From the analysis of these parameters, it is possible to observe that the main difference between the standard disposable Ag/AgCl electrodes and the dry tattoo Silver, Gold, and PEDOT:PSS electrodes is remarkable in the first RC parallel segment, which is the one linked to the pure skin–electrode interface. In fact, while the parameter R₀ increases for the tattoo electrodes (as well as the overall impedance as shown in the Bode diagram), the R₀ related to Ag/AgCl electrodes tends to decrease. This aspect is compatible with the different types of electrodes; in fact, commercial wet electrodes are covered through an electrolyte gel, which is necessary to ensure a stable contact impedance [40]. Epidermal tattoo electrodes, on the other hand, do not require an electrolytic gel to ensure good contact impedance, but the ultra-low thickness guarantees not only a high resistance to mechanical deformation compatible with the characteristics of the skin but also a low-frequency contact impedance level compatible with the standard in biomedical applications [41,42], while simultaneously avoiding the use of adhesive layers that might provoke dermal irritations. Conversely, the parameter C₀ related to tattoo electrodes tends to decrease over one hour of experimentation, approaching the same level of C₀ for Ag/AgCl electrodes. Therefore, the overall increase in the impedance of the epidermal devices can be mainly connected to these variations in parameters in the modeled equivalent circuit. However, it is interesting to note that, differently from what already reported as the state of the art [43], there is no sweat effect that tends to change the interface by lowering the contact impedance in the tattoo electrode characterization, which is probably due to the controlled environment conditions in which the experiment was performed for all the subjects.

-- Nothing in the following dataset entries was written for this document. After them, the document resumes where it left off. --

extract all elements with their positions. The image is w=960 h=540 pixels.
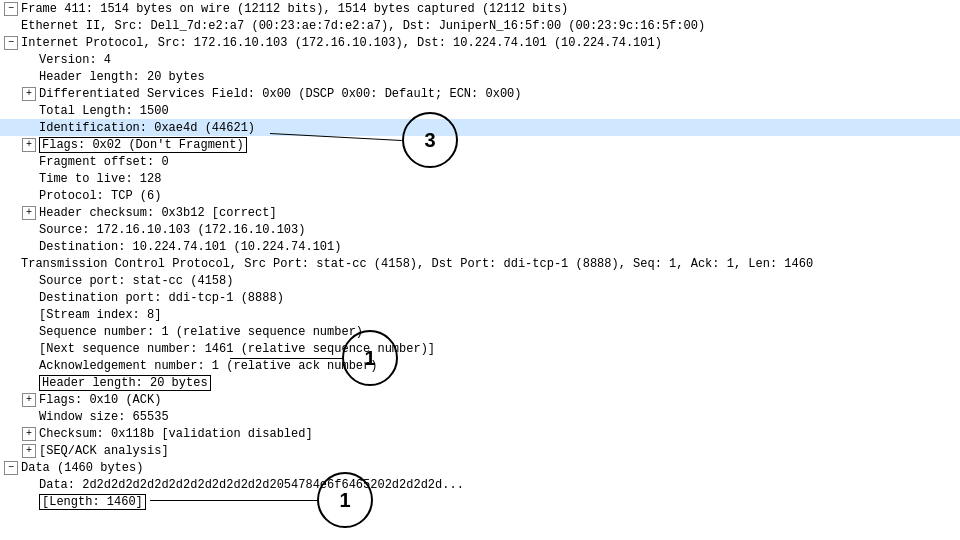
packet-line-dataval[interactable]: Data: 2d2d2d2d2d2d2d2d2d2d2d2d2d2054784e… [0,476,960,493]
expand-icon[interactable]: + [22,206,36,220]
packet-line-src[interactable]: Source: 172.16.10.103 (172.16.10.103) [0,221,960,238]
line-text: Identification: 0xae4d (44621) [39,121,255,135]
packet-line-dport[interactable]: Destination port: ddi-tcp-1 (8888) [0,289,960,306]
line-text: Internet Protocol, Src: 172.16.10.103 (1… [21,36,662,50]
line-text: Flags: 0x10 (ACK) [39,393,161,407]
packet-line-ethernet[interactable]: Ethernet II, Src: Dell_7d:e2:a7 (00:23:a… [0,17,960,34]
line-text: Protocol: TCP (6) [39,189,161,203]
line-text: [Stream index: 8] [39,308,161,322]
expand-icon[interactable]: − [4,36,18,50]
packet-line-tcpflags[interactable]: +Flags: 0x10 (ACK) [0,391,960,408]
packet-line-seq[interactable]: Sequence number: 1 (relative sequence nu… [0,323,960,340]
line-text: Header checksum: 0x3b12 [correct] [39,206,277,220]
line-text: Sequence number: 1 (relative sequence nu… [39,325,363,339]
line-text: Time to live: 128 [39,172,161,186]
expand-icon[interactable]: + [22,138,36,152]
packet-line-winsize[interactable]: Window size: 65535 [0,408,960,425]
packet-line-proto[interactable]: Protocol: TCP (6) [0,187,960,204]
line-text: [SEQ/ACK analysis] [39,444,169,458]
line-text: Destination port: ddi-tcp-1 (8888) [39,291,284,305]
packet-line-datalen[interactable]: [Length: 1460] [0,493,960,510]
line-text: Frame 411: 1514 bytes on wire (12112 bit… [21,2,568,16]
line-text: Header length: 20 bytes [39,375,211,391]
expand-icon[interactable]: + [22,393,36,407]
expand-icon[interactable]: + [22,427,36,441]
line-text: Acknowledgement number: 1 (relative ack … [39,359,377,373]
packet-line-stream[interactable]: [Stream index: 8] [0,306,960,323]
packet-line-tcpchksum[interactable]: +Checksum: 0x118b [validation disabled] [0,425,960,442]
line-text: Ethernet II, Src: Dell_7d:e2:a7 (00:23:a… [21,19,705,33]
annotation-circle-ann3: 3 [402,112,458,168]
packet-line-dsfield[interactable]: +Differentiated Services Field: 0x00 (DS… [0,85,960,102]
expand-icon[interactable]: − [4,2,18,16]
line-text: Destination: 10.224.74.101 (10.224.74.10… [39,240,341,254]
packet-line-tcp[interactable]: Transmission Control Protocol, Src Port:… [0,255,960,272]
packet-line-ident[interactable]: Identification: 0xae4d (44621) [0,119,960,136]
packet-line-ttl[interactable]: Time to live: 128 [0,170,960,187]
line-text: Checksum: 0x118b [validation disabled] [39,427,313,441]
packet-line-totlen[interactable]: Total Length: 1500 [0,102,960,119]
line-text: Flags: 0x02 (Don't Fragment) [39,137,247,153]
packet-line-chksum[interactable]: +Header checksum: 0x3b12 [correct] [0,204,960,221]
packet-line-tcphdrlen[interactable]: Header length: 20 bytes [0,374,960,391]
line-text: Window size: 65535 [39,410,169,424]
line-text: [Length: 1460] [39,494,146,510]
packet-line-frame[interactable]: −Frame 411: 1514 bytes on wire (12112 bi… [0,0,960,17]
line-text: Data: 2d2d2d2d2d2d2d2d2d2d2d2d2d2054784e… [39,478,464,492]
packet-tree: −Frame 411: 1514 bytes on wire (12112 bi… [0,0,960,540]
line-text: Fragment offset: 0 [39,155,169,169]
packet-line-dst[interactable]: Destination: 10.224.74.101 (10.224.74.10… [0,238,960,255]
ann-line-1b [150,500,317,501]
line-text: Total Length: 1500 [39,104,169,118]
packet-line-seqack[interactable]: +[SEQ/ACK analysis] [0,442,960,459]
packet-line-version[interactable]: Version: 4 [0,51,960,68]
packet-line-data[interactable]: −Data (1460 bytes) [0,459,960,476]
packet-line-flags[interactable]: +Flags: 0x02 (Don't Fragment) [0,136,960,153]
packet-line-fragoff[interactable]: Fragment offset: 0 [0,153,960,170]
expand-icon[interactable]: − [4,461,18,475]
line-text: Source: 172.16.10.103 (172.16.10.103) [39,223,305,237]
line-text: Source port: stat-cc (4158) [39,274,233,288]
expand-icon[interactable]: + [22,87,36,101]
line-text: Header length: 20 bytes [39,70,205,84]
line-text: Transmission Control Protocol, Src Port:… [21,257,813,271]
packet-line-ack[interactable]: Acknowledgement number: 1 (relative ack … [0,357,960,374]
packet-line-nextseq[interactable]: [Next sequence number: 1461 (relative se… [0,340,960,357]
line-text: Data (1460 bytes) [21,461,143,475]
ann-line-1a [230,358,342,359]
packet-line-ip[interactable]: −Internet Protocol, Src: 172.16.10.103 (… [0,34,960,51]
annotation-circle-ann1b: 1 [317,472,373,528]
packet-line-hdrlen[interactable]: Header length: 20 bytes [0,68,960,85]
annotation-circle-ann1a: 1 [342,330,398,386]
line-text: Differentiated Services Field: 0x00 (DSC… [39,87,521,101]
packet-line-sport[interactable]: Source port: stat-cc (4158) [0,272,960,289]
expand-icon[interactable]: + [22,444,36,458]
line-text: Version: 4 [39,53,111,67]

In addition to technical performance metrics that have been discussed above, user-centered factors such as comfort, wearability, and cost-effectiveness are critical for real-world applications, particularly in applications involving prolonged contact with human skin. The fabricated Parylene C-based tattoo electrodes belong to the category of epidermal electronics, where their flexibility, weight, unobtrusiveness, and ease of fabrication contribute to the overall usability of the device. Several recent studies have emphasized the importance of integrating these human-centric design principles into material development and system architectures [44,45]. Considering these aspects together with the proposed electrical circuit description of the skin–electrode interface from the early stages of design can significantly enhance the practicality and user acceptance of the final product.

4. Conclusions

In conclusion, this work presents a comprehensive evaluation of ultra-thin Parylene C-based tattoo electrodes with different active materials, namely Gold, Silver, and PEDOT:PSS, demonstrating an impedance performance comparable to that of standard Ag/AgCl electrodes. The tattoo electrodes’ impedance measurements across multiple subjects and over one hour revealed stable and reliable electrical behavior, with an improved conformability, skin adhesion, and comfort for the subjects due to the mechanical properties of the specific technology. Importantly, we proposed a detailed equivalent circuit model capable of accurately fitting both the magnitude and phase of the skin–electrode impedance. This model enabled us to extract and analyze the temporal variations in the electrical circuit parameters, offering deeper insight into the dynamic behavior of the skin–electrode interface. While Parylene C-based tattoo electrodes show great promise for wearable bioelectronics, classical limitations such as long-term adhesion, connections to standard acquisition electronic modules, and limited durability remain. These issues can be mitigated by ultra-thin device designs and cost-effective fabrication for disposability. Future work will focus on improving adhesion, mechanical robustness, and system integration to advance their practical deployment in long-term monitoring applications, and the possibility of modeling the skin–electrode interface can enable an improvement in the future tattoo electrode design and fabrications methods.